Manual Dependency Installation
Ideally, you will be pulling dependencies in your projects from public repositories or your enterprise repository manager. However, there will be times where you need an archive available in your local repository so that you can continue your development. For example, you might be waiting on your system administrators to add the required JAR file to your enterprise repository manager.
Maven provides a handy way of installing an archive into your local repository with the install plug-in. Listing 3-4 installs a test.jar file located in the c:\apress\gswm-book\chapter3 folder.

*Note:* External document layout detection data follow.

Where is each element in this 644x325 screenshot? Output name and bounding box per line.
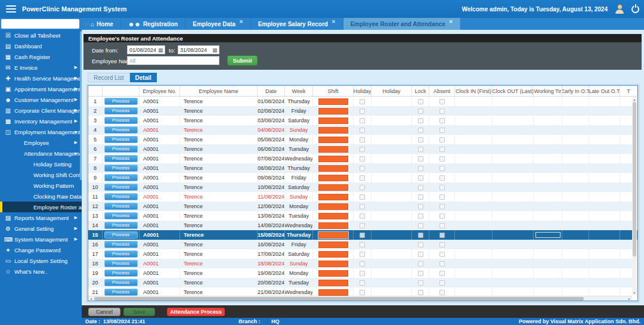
horizontal-scrollbar[interactable]: ◄ ► (88, 296, 632, 301)
top-tab-employee-roster-and-attendance[interactable]: Employee Roster and Attendance✕ (343, 18, 461, 30)
absent-checkbox[interactable] (439, 261, 445, 267)
sidebar-item-working-pattern[interactable]: Working Pattern (0, 180, 82, 191)
process-button[interactable]: Process (104, 222, 138, 229)
sidebar-item-inventory-management[interactable]: ▩Inventory Management▶ (0, 116, 82, 126)
sidebar-item-working-shift-configura[interactable]: Working Shift Configura... (0, 169, 82, 180)
table-row[interactable]: 10ProcessA0001Terence10/08/2024Saturday (88, 182, 637, 192)
lock-checkbox[interactable] (418, 242, 423, 247)
holiday-checkbox[interactable] (360, 156, 365, 162)
vertical-scrollbar[interactable]: ▲ ▼ (632, 97, 637, 295)
calendar-icon[interactable]: ▦ (158, 47, 163, 53)
lock-checkbox[interactable] (418, 280, 423, 286)
sidebar-item-employment-management[interactable]: ◫Employment Management▼ (0, 126, 82, 137)
close-tab-icon[interactable]: ✕ (332, 19, 336, 24)
holiday-checkbox[interactable] (360, 242, 365, 247)
absent-checkbox[interactable] (439, 185, 445, 190)
lock-checkbox[interactable] (418, 223, 423, 228)
sidebar-item-change-password[interactable]: ✦Change Password (0, 244, 82, 255)
process-button[interactable]: Process (104, 250, 138, 258)
top-tab-home[interactable]: ⌂Home (83, 18, 121, 30)
employee-name-input[interactable] (127, 56, 219, 65)
table-row[interactable]: 12ProcessA0001Terence12/08/2024Monday (88, 202, 637, 211)
process-button[interactable]: Process (104, 136, 138, 143)
process-button[interactable]: Process (104, 117, 138, 124)
holiday-checkbox[interactable] (360, 204, 365, 209)
lock-checkbox[interactable] (418, 118, 423, 123)
top-tab-employee-salary-record[interactable]: Employee Salary Record✕ (251, 18, 343, 30)
absent-checkbox[interactable] (439, 271, 445, 276)
table-row[interactable]: 6ProcessA0001Terence06/08/2024Tuesday (88, 144, 637, 154)
absent-checkbox[interactable] (439, 194, 445, 200)
table-row[interactable]: 5ProcessA0001Terence05/08/2024Monday (88, 135, 637, 144)
table-row[interactable]: 9ProcessA0001Terence09/08/2024Friday (88, 173, 637, 182)
sidebar-item-reports-management[interactable]: ▨Reports Management▶ (0, 212, 82, 223)
holiday-checkbox[interactable] (360, 99, 365, 104)
holiday-checkbox[interactable] (360, 185, 365, 190)
process-button[interactable]: Process (104, 279, 138, 286)
table-row[interactable]: 3ProcessA0001Terence03/08/2024Saturday (88, 116, 637, 125)
process-button[interactable]: Process (104, 231, 138, 239)
table-row[interactable]: 8ProcessA0001Terence08/08/2024Thursday (88, 163, 637, 173)
absent-checkbox[interactable] (439, 213, 445, 219)
holiday-checkbox[interactable] (360, 213, 365, 219)
top-tab-employee-data[interactable]: Employee Data✕ (185, 18, 250, 30)
scroll-left-icon[interactable]: ◄ (89, 296, 92, 301)
holiday-checkbox[interactable] (360, 271, 365, 276)
sidebar-search-input[interactable] (1, 21, 85, 27)
close-tab-icon[interactable]: ✕ (449, 19, 453, 24)
absent-checkbox[interactable] (439, 128, 445, 133)
lock-checkbox[interactable] (418, 252, 423, 257)
process-button[interactable]: Process (104, 203, 138, 210)
tab-record-list[interactable]: Record List (88, 73, 130, 82)
absent-checkbox[interactable] (439, 109, 445, 114)
table-row[interactable]: 1ProcessA0001Terence01/08/2024Thursday (88, 97, 637, 106)
lock-checkbox[interactable] (418, 137, 423, 143)
lock-checkbox[interactable] (418, 194, 423, 200)
sidebar-item-clocking-raw-data[interactable]: Clocking Raw Data (0, 191, 82, 202)
process-button[interactable]: Process (104, 193, 138, 200)
sidebar-item-appointment-management[interactable]: ▣Appointment Management▶ (0, 83, 82, 94)
lock-checkbox[interactable] (418, 99, 423, 104)
lock-checkbox[interactable] (418, 175, 423, 181)
sidebar-item-general-setting[interactable]: ⚙General Setting▶ (0, 223, 82, 234)
lock-checkbox[interactable] (418, 290, 423, 295)
absent-checkbox[interactable] (439, 137, 445, 143)
holiday-checkbox[interactable] (360, 280, 365, 286)
holiday-checkbox[interactable] (360, 147, 365, 152)
lock-checkbox[interactable] (418, 166, 423, 171)
horizontal-scroll-thumb[interactable] (94, 297, 584, 301)
lock-checkbox[interactable] (418, 109, 423, 114)
sidebar-item-corporate-client-management[interactable]: ▥Corporate Client Management▶ (0, 105, 82, 116)
holiday-checkbox[interactable] (360, 290, 365, 295)
holiday-checkbox[interactable] (360, 252, 365, 257)
lock-checkbox[interactable] (418, 271, 423, 276)
absent-checkbox[interactable] (439, 290, 445, 295)
process-button[interactable]: Process (104, 126, 138, 134)
sidebar-item-employee[interactable]: Employee▶ (0, 137, 82, 148)
process-button[interactable]: Process (104, 270, 138, 277)
holiday-checkbox[interactable] (360, 175, 365, 181)
table-row[interactable]: 14ProcessA0001Terence14/08/2024Wednesday (88, 221, 637, 230)
scroll-up-icon[interactable]: ▲ (632, 98, 637, 101)
absent-checkbox[interactable] (439, 223, 445, 228)
process-button[interactable]: Process (104, 260, 138, 267)
calendar-icon[interactable]: ▦ (212, 47, 218, 53)
holiday-checkbox[interactable] (360, 223, 365, 228)
holiday-checkbox[interactable] (360, 118, 365, 123)
holiday-checkbox[interactable] (360, 128, 365, 133)
scroll-right-icon[interactable]: ► (628, 296, 631, 301)
top-tab-registration[interactable]: ☻☻Registration (121, 18, 185, 30)
table-row[interactable]: 11ProcessA0001Terence11/08/2024Sunday (88, 192, 637, 202)
absent-checkbox[interactable] (439, 280, 445, 286)
sidebar-item-what-s-new[interactable]: ☆What's New.. (0, 266, 82, 277)
holiday-checkbox[interactable] (360, 233, 365, 238)
process-button[interactable]: Process (104, 289, 138, 296)
holiday-checkbox[interactable] (360, 137, 365, 143)
table-row[interactable]: 7ProcessA0001Terence07/08/2024Wednesday (88, 154, 637, 163)
sidebar-item-customer-management[interactable]: ☻Customer Management▶ (0, 94, 82, 105)
lock-checkbox[interactable] (418, 156, 423, 162)
absent-checkbox[interactable] (439, 242, 445, 247)
absent-checkbox[interactable] (439, 166, 445, 171)
sidebar-item-attendance-management[interactable]: Attendance Management▼ (0, 148, 82, 159)
absent-checkbox[interactable] (439, 147, 445, 152)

C:\apress\gswm-book\chapter3>mvn install:install-file -DgroupId=com.apress.gswmbook -DartifactId=test -Dversion=1.0.0 -Dfile=C:\apress\gswm-book\chapter3\test.jar -Dpackaging=jar -DgeneratePom=true
[INFO] Scanning for projects...
[INFO]
[INFO] ------------< org.apache.maven:standalone-pom >---------
[INFO] Building Maven Stub Project (No POM) 1
[INFO] -------------------------[ pom ]------------------------
[INFO]
[INFO] --- maven-install-plugin:2.4:install-file (default-cli) @ standalone-pom ---
[INFO] Installing C:\apress\gswm-book\chapter3\test.jar to C:\Users\bavara\.m2\repository\com\apress\gswmbook\test\1.0.0\test-1.0.0.jar
[INFO] Installing C:\Users\bavara\AppData\Local\Temp\mvninstall5971068007426768105.pom to C:\Users\bavara\.m2\repository\com\apress\gswmbook\test\1.0.0\test-1.0.0.pom
[INFO] --------------------------------------------------------
[INFO] BUILD SUCCESS
[INFO] --------------------------------------------------------
[INFO] Total time: 0.439 s
[INFO] Finished at: 2019-09-01T00:05:21-06:00
[INFO] --------------------------------------------------------
Listing 3-4 Installing Dependency Manually
After seeing the BUILD SUCCESS message, you can verify the installation by going to your local Maven repository, as shown in Figure 3-4
Figure 3-4 Dependency added to repository
Summary
Dependency management is at the heart of Maven. Every nontrivial Java project relies on open source or external artifacts, and Maven’s dependency management automates the process of retrieving those artifacts and including them at the right stages of the build process. You also learned that Maven uses GAV coordinates to identify its artifacts.
In the next chapter, you will learn about the organization of a basic Maven project.